Yeah, I know, that seems pretty obvious, right? You just don't have sex. But you'd be stunned how many kids think that anal sex isn't sex (when it has a higher rate of spreading STDs than vaginal sex) and withdrawal isn't sex (when it has a phenomenally high failure rate and there is a chance of getting pregnant even from pre-ejaculate) and that even if they do have sex, nothing can go wrong if their partner is "clean" and they use some ridiculous form of supposed birth control like douching afterwards (which pushes the sperm further into the vagina, thus increasing chance of pregnancy).

And parents don't teach their kids. Some do, sure, but most don't. They wait for the wedding day to tell their daughters to "just bear it" or slip their sons a dirty magazine and hope they figure it out. As a result, many women AND men think that women pee out of their vagina. I'm sorry, but there is no excuse for that kind of ignorance about human anatomy after a kid goes through twelve years of school. Not to mention how few people can find the clitoris, even their OWN clitoris.

So clearly we need comprehensive sex ed. Including, naturally, abstinence. BUT failure rates of abstinence should be quoted (while the perfect-use pregnancy rate of abstinence is 0%, the actual-use pregnancy rate-- the rate at which women get pregnant when they claim they have been abstinent or when they have taken an abstinence pledge-- is more like 54%), and even more importantly, kids should be taught that masturbation, athletics, yoga, etc can help alleviate desire to have sex and help maintain sexual abstinence. Part of that should be explaining how masturbation works, because while you would think it's a no-brainer, you'd be surprised.

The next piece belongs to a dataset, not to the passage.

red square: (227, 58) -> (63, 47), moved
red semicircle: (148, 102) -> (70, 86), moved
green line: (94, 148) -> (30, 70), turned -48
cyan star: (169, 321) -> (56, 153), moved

We also need to teach kids about pornography, since they already have access to it. Kids need to understand pornography they might see and be taught to separate the realistic, good stuff-- usually amateurs-- from the fake, degrading, horrible porn one can find on the internet.

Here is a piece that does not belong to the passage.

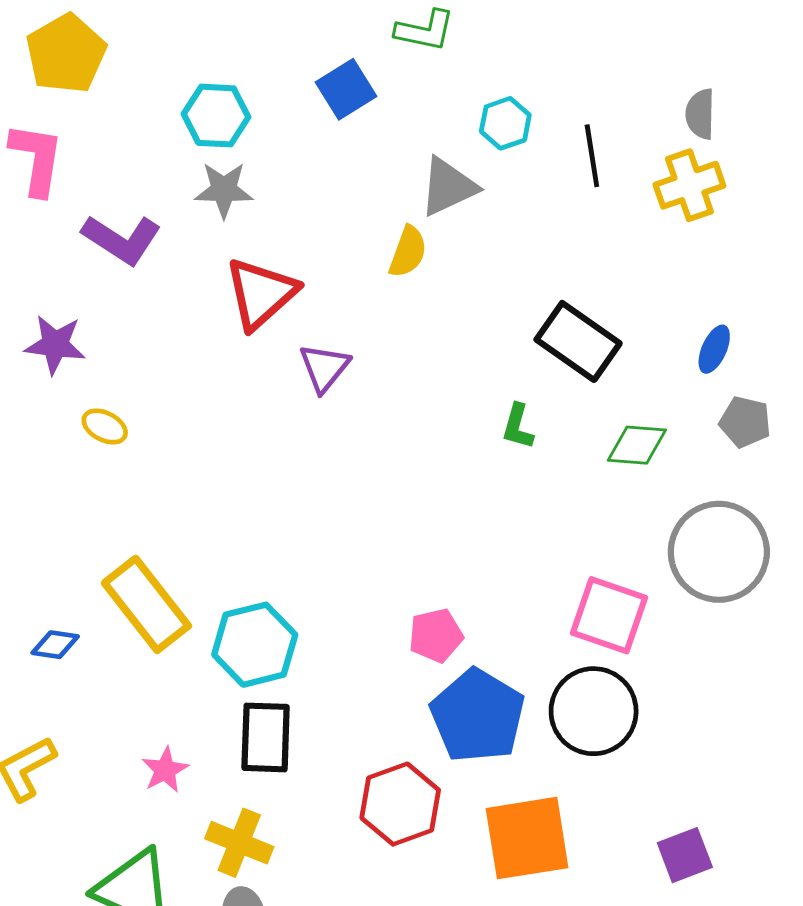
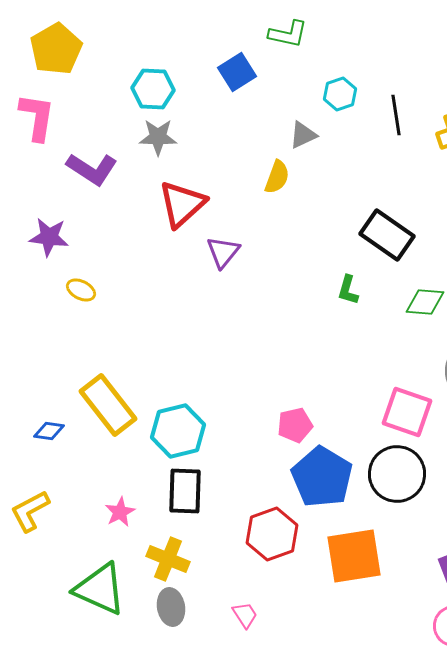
gray triangle: (448, 187) -> (303, 135), size x0.7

What else should all kids know, HAVE to know, about sex before graduation?

-Their own biology and the biology of the opposite sex, structure, terminology, function, and how to locate every single sexual part that is on the outside. This should include erogenous zones, etc.

-How attraction works and sexual orientation as understood by science.

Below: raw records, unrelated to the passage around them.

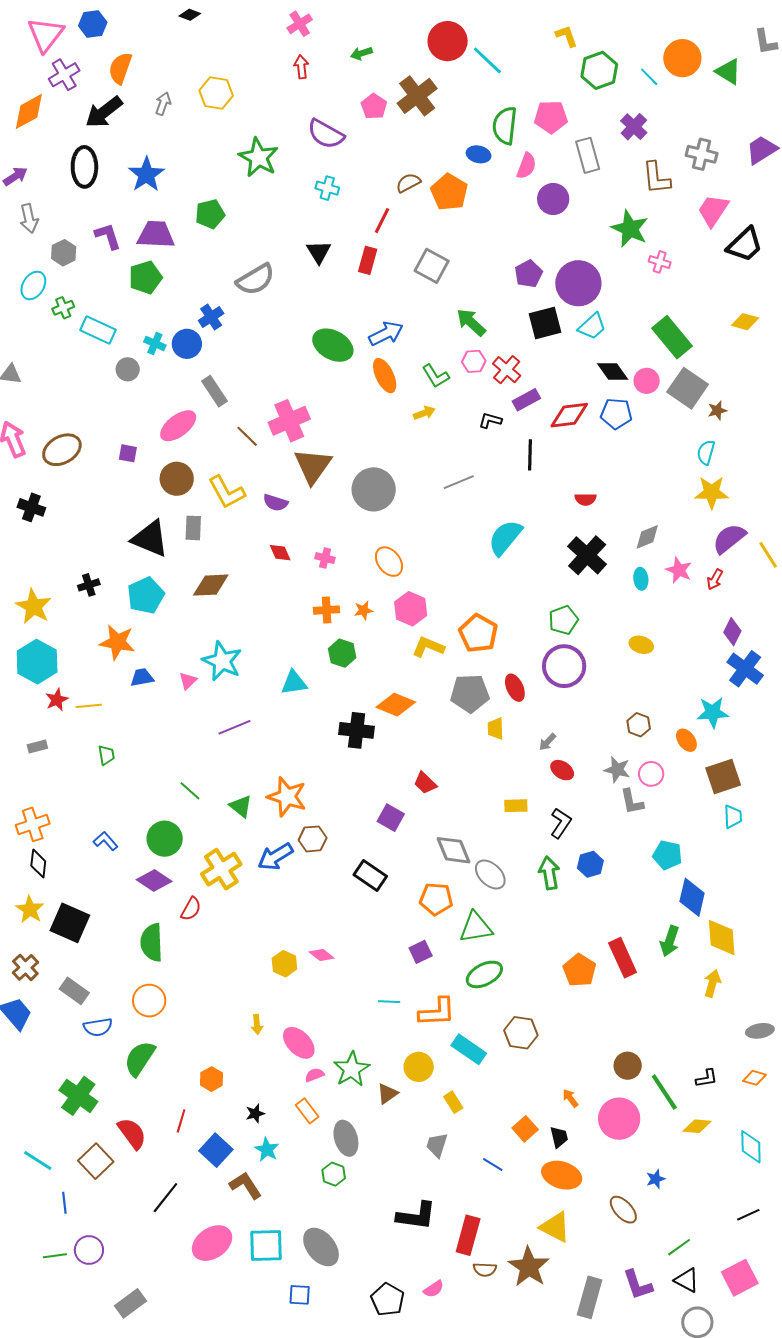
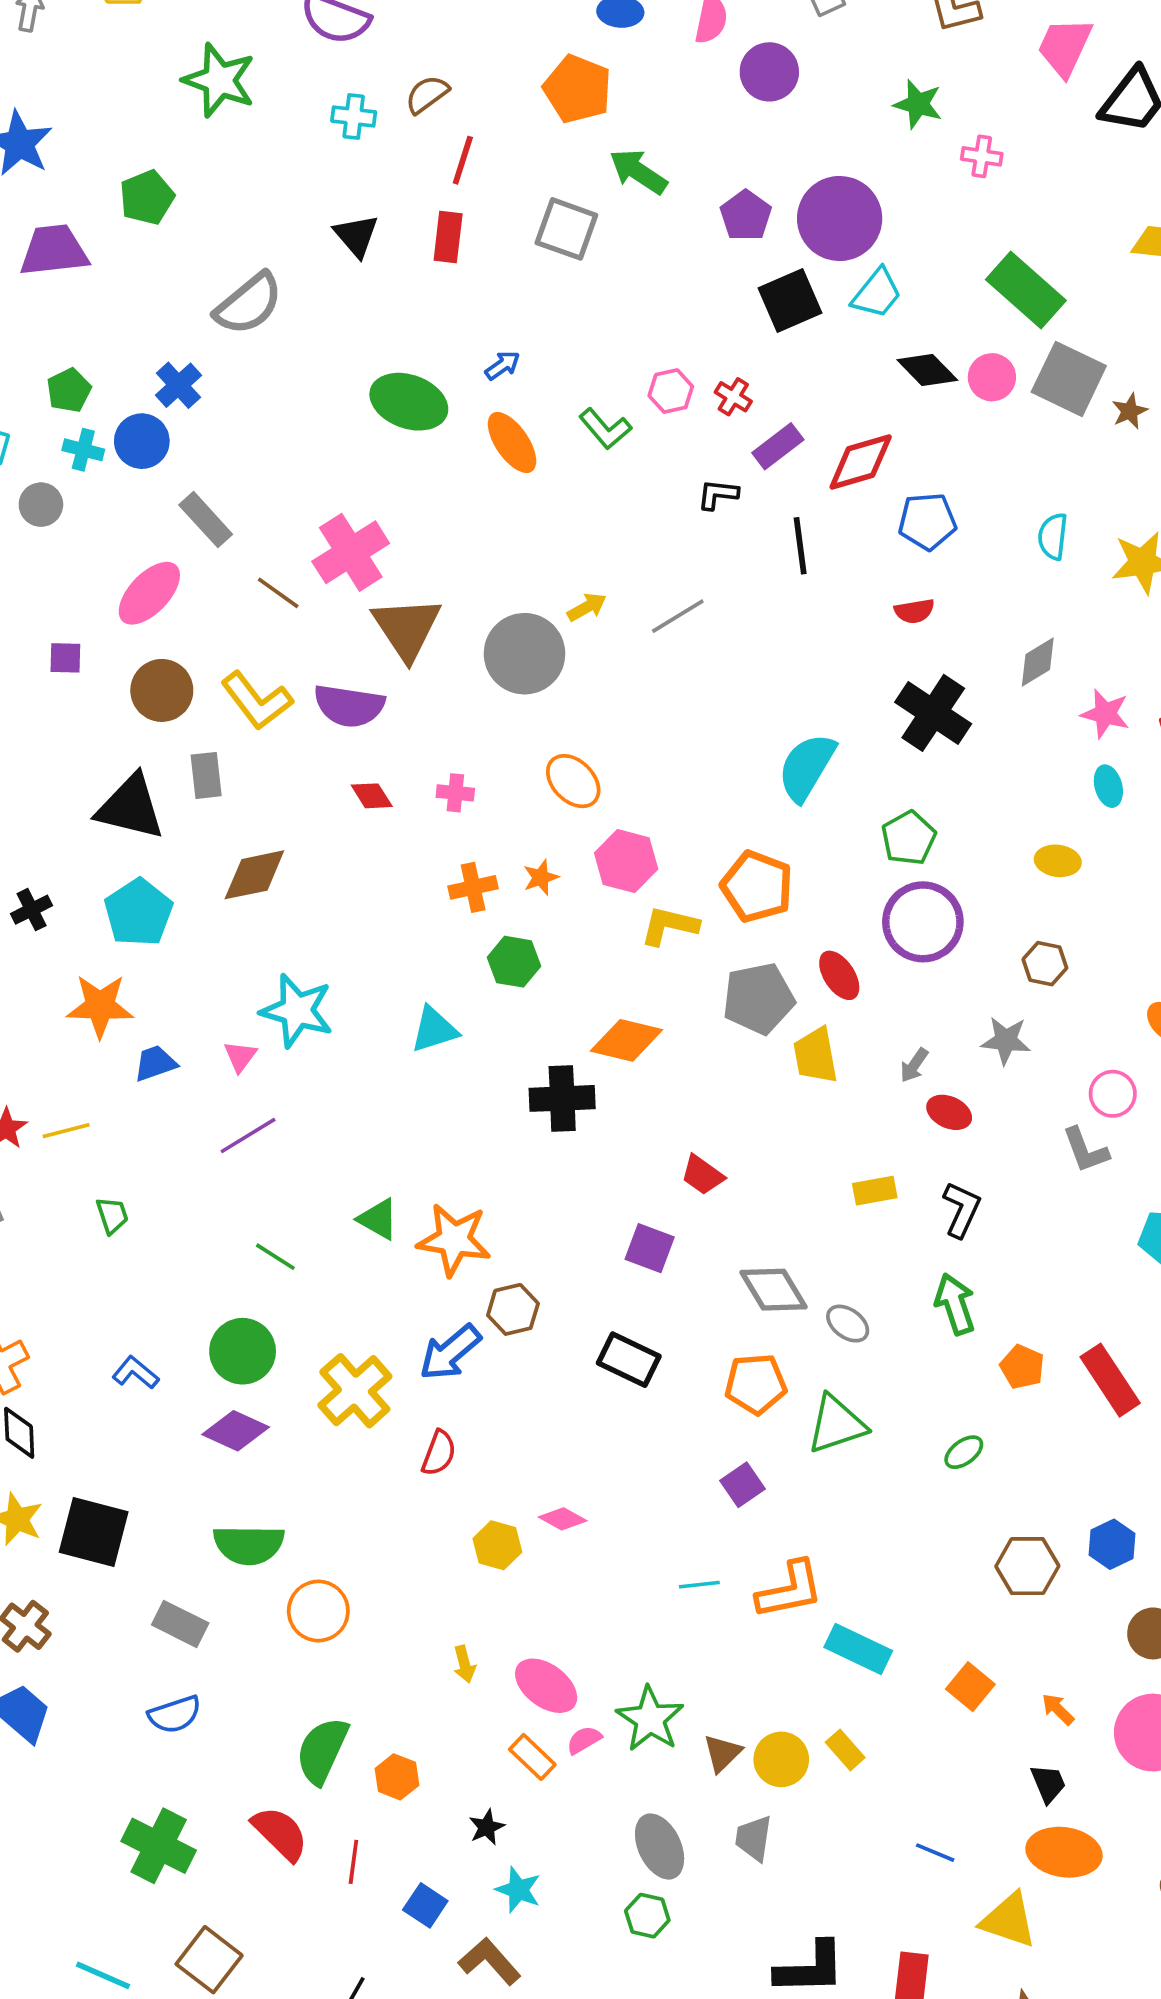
brown semicircle: (408, 183) -> (427, 94), moved
green star: (630, 229) -> (918, 104), size x0.7
green pentagon: (145, 277) -> (69, 390), moved, size x0.7
green arrow: (471, 322) -> (638, 172), moved
blue arrow: (386, 334) -> (502, 365), size x0.6
red cross: (507, 370) -> (733, 397), size x0.7
yellow arrow: (424, 413) -> (587, 607), moved
blue pentagon: (616, 414) -> (927, 521), moved
cyan semicircle: (706, 452) -> (1053, 536), moved
purple semicircle: (275, 503) -> (349, 706), size x1.5
cyan semicircle: (505, 538) -> (807, 767), moved
cyan ellipse: (641, 579) -> (1108, 786), moved
brown hexagon: (639, 725) -> (1045, 964), moved
purple line: (235, 727) -> (248, 1136), moved
yellow trapezoid: (496, 729) -> (816, 1055), size x1.4
gray star: (617, 770) -> (1006, 1040), moved
green triangle: (241, 806) -> (378, 1219), moved
blue hexagon: (590, 864) -> (1112, 1544), moved
gray ellipse: (490, 874) -> (848, 1324), size x0.7
red semicircle: (191, 909) -> (439, 1453), moved
green semicircle: (152, 943) -> (249, 1545), turned -78
red rectangle: (623, 958) -> (1110, 1380), moved
orange pentagon: (579, 970) -> (1022, 1367), moved, size x0.7
green ellipse: (484, 974) -> (964, 1452), moved, size x0.6
gray rectangle: (74, 991) -> (180, 1624), moved
orange circle: (149, 1001) -> (318, 1611), moved
brown hexagon: (521, 1033) -> (1027, 1566), moved
green semicircle: (140, 1058) -> (322, 1751), moved
yellow circle: (419, 1067) -> (781, 1759), moved
orange rectangle: (307, 1111) -> (532, 1757), moved
orange square: (525, 1129) -> (970, 1687), moved
red semicircle: (132, 1133) -> (280, 1833), moved
gray trapezoid: (437, 1145) -> (754, 1838), moved
blue square: (216, 1150) -> (425, 1905), size x0.7
yellow triangle: (555, 1227) -> (1009, 1920), moved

-What, exactly, sex is; the advantages and disadvantages of having sex at various points in one's life, the different kinds of sexual intercourse, sexual outercourse,and foreplay.

-What consent is, what rape is, what gray area scenarios are and how to avoid them, what drug-induced rape is, what statutory rape is (including local laws), what intimate partner rape is, why rapes happen, laws about rape, and what someone should do if they are raped.

-What STDs are, how they are transmitted, symptoms, treatments, cures, and prevention with focus on abstinence and condom use, testing, and abolishing common myths

-What pregnancy is and how, biologically, a person can become pregnant; what sexual activities can result in pregnancy; why it's a good idea to wait to become pregnant until you are financially secure and independent; what are the best ways to prevent pregnancy (birth control); what are the worst ways to prevent pregnancy (myths); how to take a pregnancy test, what to do if you are pregnant (discussion of giving a kid up for adoption, abortion, or raising a kid on one's own with a LOT of help from the community and family).

-What to do if they want to become sexually active and how to know when they are ready.

-What to discuss with any and every sexual partner, like consent, age, contact information in case of a problem, STDs testing history, birth control discussion, and a discussion of limits (ie "I don't do anal").

-All about relationships, including what happens and what they should do if a relationship has problems or becomes abusive

When a sex ed class has all of that before a kid graduates or is able to drop out of school, I will consider it to be comprehensive. And I guarantee we would see immediate positive results-- fewer STDs, fewer date rapes, fewer teen pregnancies, maybe even fewer divorces and more tolerance over all-- if such a program could be reliably implemented with good teachers.